§ **Information**:
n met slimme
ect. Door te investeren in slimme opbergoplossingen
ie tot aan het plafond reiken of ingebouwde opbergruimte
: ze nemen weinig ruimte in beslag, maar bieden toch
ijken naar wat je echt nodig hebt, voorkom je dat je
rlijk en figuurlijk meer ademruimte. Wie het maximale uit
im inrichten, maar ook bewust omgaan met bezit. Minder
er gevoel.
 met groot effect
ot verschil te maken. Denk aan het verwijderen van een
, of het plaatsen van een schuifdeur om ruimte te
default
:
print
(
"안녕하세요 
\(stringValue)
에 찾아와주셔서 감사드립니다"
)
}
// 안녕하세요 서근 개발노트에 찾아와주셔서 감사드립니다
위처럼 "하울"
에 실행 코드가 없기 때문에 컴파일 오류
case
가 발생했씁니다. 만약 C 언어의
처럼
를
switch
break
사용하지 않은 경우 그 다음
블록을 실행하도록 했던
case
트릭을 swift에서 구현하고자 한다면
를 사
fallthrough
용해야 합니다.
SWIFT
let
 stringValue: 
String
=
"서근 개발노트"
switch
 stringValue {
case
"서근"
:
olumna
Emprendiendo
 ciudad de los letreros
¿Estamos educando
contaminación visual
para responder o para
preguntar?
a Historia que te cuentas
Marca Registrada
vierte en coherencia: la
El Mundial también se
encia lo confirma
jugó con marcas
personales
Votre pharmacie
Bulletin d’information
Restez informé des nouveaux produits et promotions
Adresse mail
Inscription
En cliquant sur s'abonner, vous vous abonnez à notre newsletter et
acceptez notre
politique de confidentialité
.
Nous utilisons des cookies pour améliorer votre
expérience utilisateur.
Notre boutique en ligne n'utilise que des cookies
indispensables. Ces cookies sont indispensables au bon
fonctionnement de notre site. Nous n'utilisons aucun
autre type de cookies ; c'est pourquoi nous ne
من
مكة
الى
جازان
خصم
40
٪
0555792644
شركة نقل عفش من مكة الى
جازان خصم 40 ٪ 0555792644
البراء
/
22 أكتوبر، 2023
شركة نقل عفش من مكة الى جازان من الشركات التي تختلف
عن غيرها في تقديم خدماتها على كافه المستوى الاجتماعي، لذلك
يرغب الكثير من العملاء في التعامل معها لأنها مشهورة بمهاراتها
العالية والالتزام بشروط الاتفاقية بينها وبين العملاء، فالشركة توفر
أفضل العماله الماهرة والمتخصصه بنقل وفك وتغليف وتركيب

...

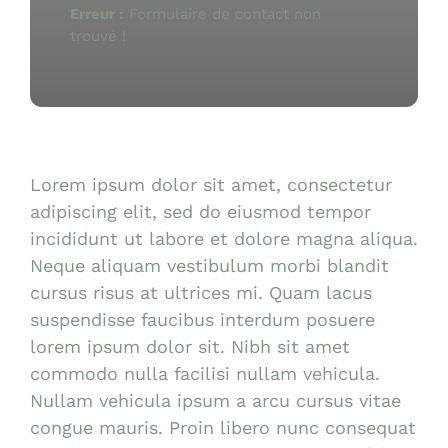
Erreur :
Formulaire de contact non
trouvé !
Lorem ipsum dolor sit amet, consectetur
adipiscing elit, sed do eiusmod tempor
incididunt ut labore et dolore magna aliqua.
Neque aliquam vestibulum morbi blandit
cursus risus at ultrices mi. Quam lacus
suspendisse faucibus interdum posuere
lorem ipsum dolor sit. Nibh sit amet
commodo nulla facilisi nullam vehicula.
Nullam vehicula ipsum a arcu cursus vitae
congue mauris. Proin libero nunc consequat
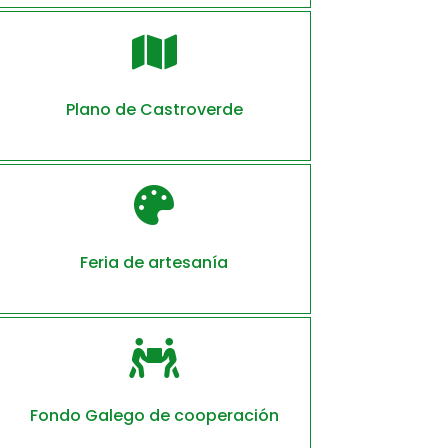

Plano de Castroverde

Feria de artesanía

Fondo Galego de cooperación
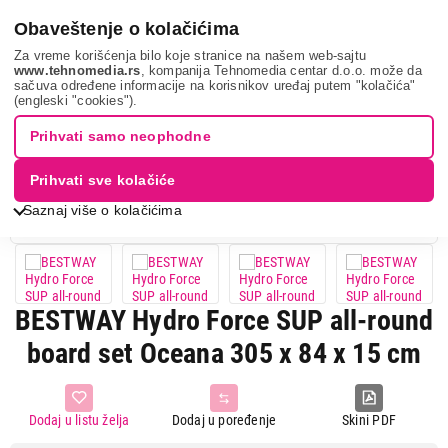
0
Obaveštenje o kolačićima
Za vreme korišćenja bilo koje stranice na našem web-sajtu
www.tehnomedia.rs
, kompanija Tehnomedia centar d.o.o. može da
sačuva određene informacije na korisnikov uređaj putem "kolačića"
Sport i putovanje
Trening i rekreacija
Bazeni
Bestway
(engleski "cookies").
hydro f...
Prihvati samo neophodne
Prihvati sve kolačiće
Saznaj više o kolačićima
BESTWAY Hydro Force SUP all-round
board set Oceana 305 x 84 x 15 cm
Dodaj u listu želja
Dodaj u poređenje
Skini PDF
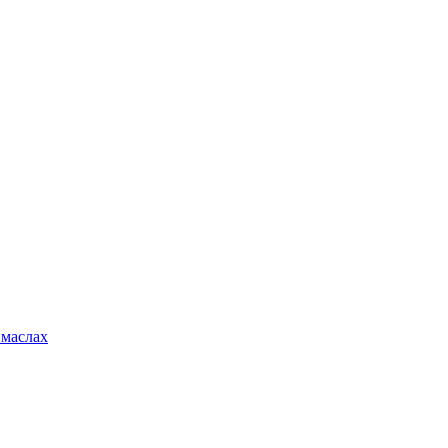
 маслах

§ **Exercise prompt**:
Each line above where the word "stringValue" occurs should be returned in full.

§ **Solution for this exercise**:
\(stringValue)
 stringValue: 
 stringValue {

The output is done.